Last year, he introduced a measure that attempts to strike the phrase. It has gone nowhere. Now he intends to ask the county's personnel commissioner to examine and change the job description. But without a majority of lawmakers on his side, Loughran's proposal is in doubt.
On its website, the Water Authority tells customers Jann graduated from Canisius College with a degree in history. He had a 36-year career in pharmaceutical sales, a job which, the Water Authority notes, required that he pass microbiology and bacteriology courses, giving him an understanding of the authority's water-testing program.
He held elected positions for the town of Marilla, including town supervisor. In those elected roles, Jann established three water districts, built a community center, computerized town operations and formed a sanitation department with a recycling center, the Water Authority website says.
Jann said he has pushed along several improvements at the authority. There will be a new generation of equipment to control the flow between treatment facilities, pumping stations and tanks; there is a system to alert customers and large institutions, such as hospitals, to interruptions in service; old pipes are replaced more rapidly to limit leaks; and officials are working toward a system to move water from north to south, so the Southtowns can rely on the Van De Water treatment plant on the Niagara River should the Sturgeon Point plant on Lake Erie fail or lose its links to customers, like when a 42-inch main failed last summer.

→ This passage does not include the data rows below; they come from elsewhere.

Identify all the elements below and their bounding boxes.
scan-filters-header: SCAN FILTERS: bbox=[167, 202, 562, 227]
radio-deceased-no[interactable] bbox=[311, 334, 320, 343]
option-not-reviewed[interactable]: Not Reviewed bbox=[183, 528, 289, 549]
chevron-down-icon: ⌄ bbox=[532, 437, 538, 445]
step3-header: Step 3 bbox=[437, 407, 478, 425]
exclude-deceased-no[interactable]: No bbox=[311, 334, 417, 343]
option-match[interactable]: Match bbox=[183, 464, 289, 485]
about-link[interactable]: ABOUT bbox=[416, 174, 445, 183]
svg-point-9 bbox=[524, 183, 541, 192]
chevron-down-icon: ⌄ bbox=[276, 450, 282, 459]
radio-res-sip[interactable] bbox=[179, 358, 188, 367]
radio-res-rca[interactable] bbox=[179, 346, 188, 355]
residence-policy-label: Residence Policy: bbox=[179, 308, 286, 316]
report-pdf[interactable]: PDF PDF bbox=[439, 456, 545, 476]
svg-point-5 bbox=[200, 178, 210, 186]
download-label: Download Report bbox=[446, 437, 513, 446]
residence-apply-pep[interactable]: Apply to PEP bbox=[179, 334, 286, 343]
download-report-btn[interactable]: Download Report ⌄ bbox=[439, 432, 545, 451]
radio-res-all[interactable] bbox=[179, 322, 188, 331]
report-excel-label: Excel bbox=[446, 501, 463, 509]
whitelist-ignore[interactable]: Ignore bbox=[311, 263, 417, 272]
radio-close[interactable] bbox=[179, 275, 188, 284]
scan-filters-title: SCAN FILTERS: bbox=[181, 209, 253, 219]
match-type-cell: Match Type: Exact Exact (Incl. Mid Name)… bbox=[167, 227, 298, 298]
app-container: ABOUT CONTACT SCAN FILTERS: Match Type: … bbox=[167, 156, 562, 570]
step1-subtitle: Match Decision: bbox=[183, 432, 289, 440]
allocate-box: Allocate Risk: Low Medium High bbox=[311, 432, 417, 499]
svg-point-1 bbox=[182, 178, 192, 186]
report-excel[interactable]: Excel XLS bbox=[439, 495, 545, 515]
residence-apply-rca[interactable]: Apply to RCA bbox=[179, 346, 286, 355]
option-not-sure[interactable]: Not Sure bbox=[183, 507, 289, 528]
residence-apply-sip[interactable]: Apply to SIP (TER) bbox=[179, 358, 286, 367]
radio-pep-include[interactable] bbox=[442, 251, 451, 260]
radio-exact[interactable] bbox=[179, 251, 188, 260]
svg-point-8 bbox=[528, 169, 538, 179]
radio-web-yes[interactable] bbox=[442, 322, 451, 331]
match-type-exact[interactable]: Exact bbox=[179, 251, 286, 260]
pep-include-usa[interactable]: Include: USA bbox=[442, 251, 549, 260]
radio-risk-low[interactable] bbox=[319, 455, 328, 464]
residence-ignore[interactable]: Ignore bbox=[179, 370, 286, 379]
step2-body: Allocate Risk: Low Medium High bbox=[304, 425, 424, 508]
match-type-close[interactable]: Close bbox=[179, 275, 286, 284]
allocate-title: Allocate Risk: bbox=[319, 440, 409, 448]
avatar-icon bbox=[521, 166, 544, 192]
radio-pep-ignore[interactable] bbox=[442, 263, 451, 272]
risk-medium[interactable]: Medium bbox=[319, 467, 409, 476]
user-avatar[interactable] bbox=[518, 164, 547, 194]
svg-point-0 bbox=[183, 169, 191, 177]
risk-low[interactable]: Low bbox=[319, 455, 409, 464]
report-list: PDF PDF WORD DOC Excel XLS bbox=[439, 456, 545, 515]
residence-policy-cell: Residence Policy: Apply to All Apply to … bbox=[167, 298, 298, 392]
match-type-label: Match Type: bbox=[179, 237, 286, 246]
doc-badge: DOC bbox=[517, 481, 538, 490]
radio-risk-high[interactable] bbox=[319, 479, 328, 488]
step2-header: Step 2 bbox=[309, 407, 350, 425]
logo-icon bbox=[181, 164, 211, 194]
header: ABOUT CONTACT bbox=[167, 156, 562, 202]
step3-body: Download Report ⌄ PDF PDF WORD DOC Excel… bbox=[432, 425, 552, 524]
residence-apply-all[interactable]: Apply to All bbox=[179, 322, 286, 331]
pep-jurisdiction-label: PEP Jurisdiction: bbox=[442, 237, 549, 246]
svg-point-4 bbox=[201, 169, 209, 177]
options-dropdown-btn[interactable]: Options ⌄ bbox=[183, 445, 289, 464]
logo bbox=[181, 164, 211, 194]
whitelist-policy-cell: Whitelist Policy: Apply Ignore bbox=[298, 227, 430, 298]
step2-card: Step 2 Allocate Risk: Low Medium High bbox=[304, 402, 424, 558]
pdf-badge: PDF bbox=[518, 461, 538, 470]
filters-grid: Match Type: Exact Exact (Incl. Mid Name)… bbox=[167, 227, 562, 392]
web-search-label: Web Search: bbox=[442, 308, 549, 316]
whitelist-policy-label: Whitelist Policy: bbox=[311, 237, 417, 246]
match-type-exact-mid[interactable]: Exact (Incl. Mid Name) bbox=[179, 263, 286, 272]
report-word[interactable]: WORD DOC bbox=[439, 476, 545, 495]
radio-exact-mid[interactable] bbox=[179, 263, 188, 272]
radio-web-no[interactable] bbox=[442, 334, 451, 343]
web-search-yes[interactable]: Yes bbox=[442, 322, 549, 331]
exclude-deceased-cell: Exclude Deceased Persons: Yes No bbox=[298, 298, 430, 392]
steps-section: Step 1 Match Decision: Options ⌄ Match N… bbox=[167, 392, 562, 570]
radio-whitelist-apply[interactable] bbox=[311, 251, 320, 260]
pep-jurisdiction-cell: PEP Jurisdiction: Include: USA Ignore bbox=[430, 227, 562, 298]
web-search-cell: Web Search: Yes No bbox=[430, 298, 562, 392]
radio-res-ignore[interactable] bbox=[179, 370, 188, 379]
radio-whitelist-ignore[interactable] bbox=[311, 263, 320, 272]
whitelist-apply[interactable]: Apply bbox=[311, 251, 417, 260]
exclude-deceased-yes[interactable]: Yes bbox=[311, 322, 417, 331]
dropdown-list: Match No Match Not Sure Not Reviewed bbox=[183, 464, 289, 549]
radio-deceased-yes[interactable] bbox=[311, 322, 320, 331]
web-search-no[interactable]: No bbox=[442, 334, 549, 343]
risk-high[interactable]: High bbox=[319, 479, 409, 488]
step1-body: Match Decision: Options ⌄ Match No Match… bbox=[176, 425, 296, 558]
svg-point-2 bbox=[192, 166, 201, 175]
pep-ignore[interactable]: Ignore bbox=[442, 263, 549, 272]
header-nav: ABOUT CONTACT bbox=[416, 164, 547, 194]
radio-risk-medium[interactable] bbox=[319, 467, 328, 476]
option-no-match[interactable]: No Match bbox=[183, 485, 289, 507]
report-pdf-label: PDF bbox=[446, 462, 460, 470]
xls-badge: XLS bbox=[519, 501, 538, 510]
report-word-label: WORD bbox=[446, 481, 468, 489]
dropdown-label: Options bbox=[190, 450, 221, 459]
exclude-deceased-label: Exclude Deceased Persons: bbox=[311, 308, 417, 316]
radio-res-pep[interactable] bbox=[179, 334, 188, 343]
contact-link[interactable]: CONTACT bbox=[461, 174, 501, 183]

As for Loughran, Jann said,"Quite frankly, I think he is just doing political grandstanding."
Rarely have Water Authority directors been engineers, Jann said. In fact, the title used to be "administrative director" – which would be more apt today because the organization employs people with professional credentials for engineering decisions, financial management and legal concerns, he said.
"The position of executive director does not require an engineering degree," Jann said. "But it does require some common sense, and it does require the ability to manage people. And I believe my resume demonstrates that I have that ability."